La pérennité des bibliothèques est assurée

Bibliothèques et développement de la lecture publique (deuxième lecture)

Publié le 16 décembre 2021 à 15:31 Mise à jour le 20 décembre 2021

Madame la présidente, madame la ministre de la culture et des archives (Sourires.), mes chers collègues, ce texte en apparence simple et technique porte une évolution majeure du statut culturel des bibliothèques. Il fonde la reconnaissance législative de la bibliothèque comme institution du service public de la culture, non seulement pour la promotion du livre et de la lecture, mais aussi comme relais territorial de proximité de l’action culturelle.

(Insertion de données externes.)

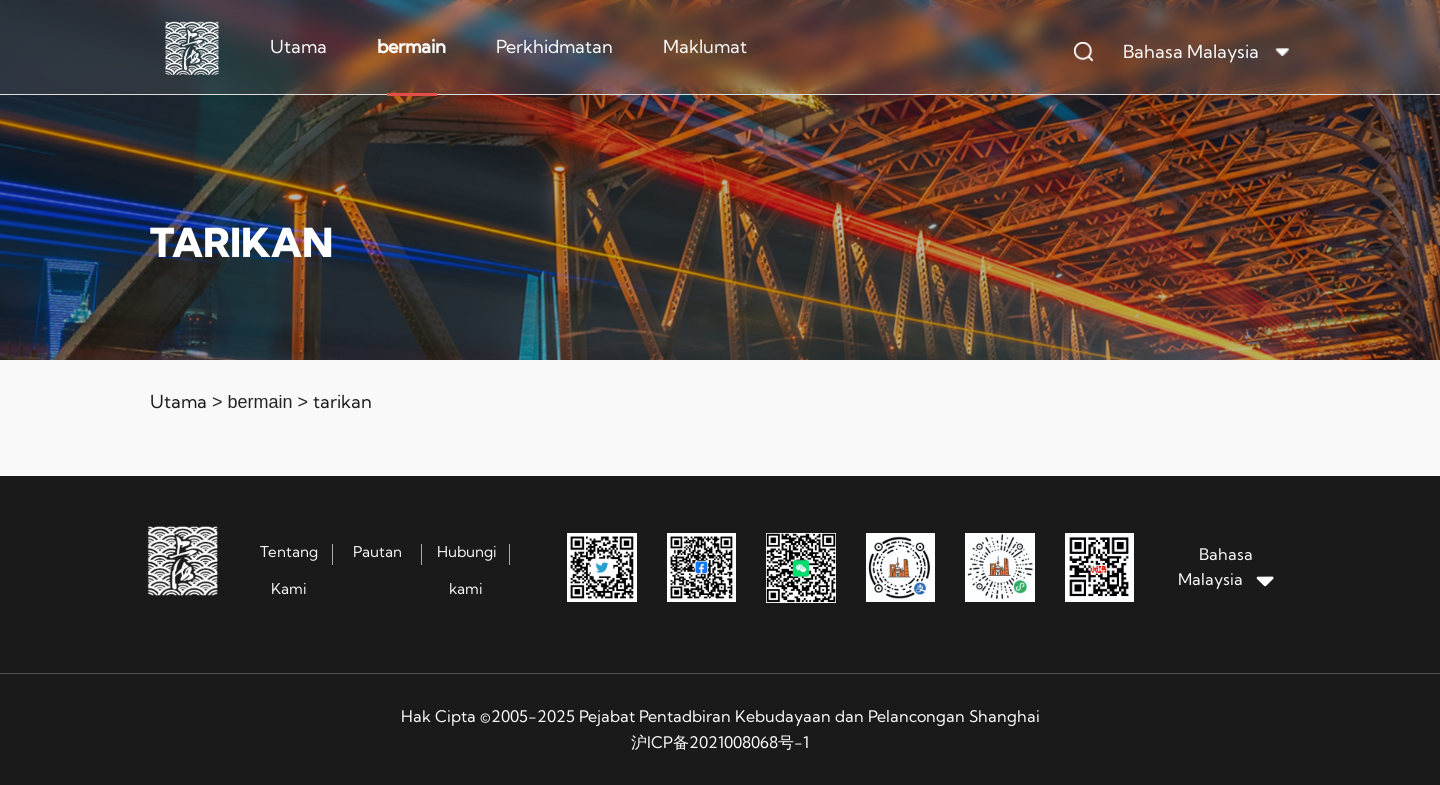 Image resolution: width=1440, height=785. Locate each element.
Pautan (377, 551)
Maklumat (705, 46)
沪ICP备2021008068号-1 (720, 742)
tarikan (342, 401)
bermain (411, 46)
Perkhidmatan (554, 46)
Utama (298, 46)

Le nouvel article du code du patrimoine, créé par l’article 1er de la présente proposition de loi, donne enfin une âme à ce titre III, dont l’austérité toute notariale détonnait avec la place exceptionnelle que tiennent les bibliothèques dans notre imaginaire collectif : « des lieux du livre », mais aussi, et tellement, « des lieux du vivre », comme le disaient avec élégance Erik Orsenna et Noël Corbin dans leur rapport rendu le 20 février 2018.

Notre collègue Sylvie Robert, auteure et rapporteure de cette proposition, dont je salue la qualité et la fulgurance du travail (Exclamations amusées au banc de la commission.), fait sienne cette définition pour donner aux bibliothèques l’ambitieuse mission « de garantir l’égal accès de tous à la culture, à l’information, à l’éducation, à la recherche, aux savoirs et aux loisirs ».

Vaste programme, aurait dit un général, et on peut d’ailleurs se demander si les bibliothèques ne vont pas finalement accueillir certaines des fonctions jadis dévolues, par son ministre de la culture André Malraux, aux maisons de la culture.

M. Laurent Lafon, président de la commission de la commission de la culture, de l’éducation et de la communication. Ce n’est pas faux !

M. Pierre Ouzoulias. Dans ce domaine, la proposition de loi va très loin puisqu’elle confère à cette mission générale toutes les garanties du service public, c’est-à-dire la neutralité, le pluralisme et l’interdiction de toutes les formes de censure idéologique, politique ou religieuse. Toutes ces règles sont elles-mêmes protégées par le principe de mutabilité du service public qui assurera leur pérennité, indépendamment de l’évolution des techniques, des procédés de lecture et des supports de l’information.

Cette reconnaissance législative profite aussi et surtout aux personnels des bibliothèques et à leurs missions. C’est une évolution sociale considérable qui va sans doute imposer des adaptations de leur cadre d’emploi. En quelque sorte, les bibliothécaires rejoignent les rangs des hussards noirs de la République dans leur noble mission de « faire disparaître la dernière, la plus redoutable des inégalités qui viennent de la naissance, l’inégalité d’éducation », ainsi que le disait Jules Ferry en 1870.

À l’heure de la prépondérance du numérique, de l’impérialisme abêtissant des plateformes et du mythe prométhéen de la capacité omnipotente de l’individu à se construire seul son capital culturel, il est réjouissant de constater la grande santé des bibliothèques. Partout où il en ouvre de nouvelles, elles sont rapidement victimes de leurs succès. Nous avons même observé combien la crise sanitaire a renforcé leur aptitude à offrir de nouveaux espaces d’échanges humains. Avec l’extension du télétravail, je ne doute pas que la bibliothèque va devenir pour beaucoup de salariés le dernier espace de socialité, un service public du vivre-ensemble.

Il appartient maintenant aux collectivités de mettre en œuvre les politiques publiques qui permettront aux bibliothèques de développer toutes leurs missions, dans un cadre juridique renouvelé. L’État doit les aider dans cette mutation ambitieuse. Ses responsabilités sont encore bien plus grandes s’agissant des bibliothèques dont il a la charge. Je pense aux bibliothèques d’école, mais aussi, et surtout, aux bibliothèques universitaires.

La Cour des comptes a rendu, le 23 juillet dernier, un rapport accablant et alarmant sur la situation de ces dernières. Elle recommande au Gouvernement d’engager sans attendre des réformes de fond et des moyens budgétaires importants pour qu’elles puissent exercer leurs missions auprès d’étudiants qui sont dramatiquement privés de leur service.

Les collectivités ne pourront continuer à accueillir celles et ceux qui ont renoncé à se rendre dans les bibliothèques de leur université. Il est urgent de mettre en œuvre un plan de soutien de ces établissements, parce que, plus que tout autre établissement, les bibliothèques n’assurent pleinement leurs missions que dans un réseau homogène.

En attendant l’ouverture de ce nouveau chantier – j’espère que vous allez vous en emparer, madame la rapporteure, avec la même réussite –, nous voterons sans réserve cette proposition de loi.